● **HOW TO COMPLETE THIS TASK**:
Copy the data that follows exactly, and include none of its images.

● **RECORDS FOR THE EXERCISE**:

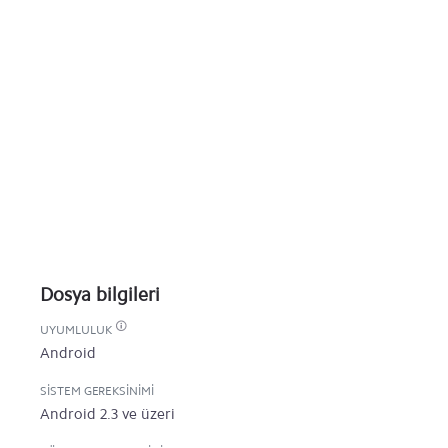
Dosya bilgileri
UYUMLULUK
Android
SISTEM GEREKSINIMI
Android 2.3 ve üzeri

● **EXPECTED ANSWER**:
Dosya bilgileri
UYUMLULUK
Android
SISTEM GEREKSINIMI
Android 2.3 ve üzeri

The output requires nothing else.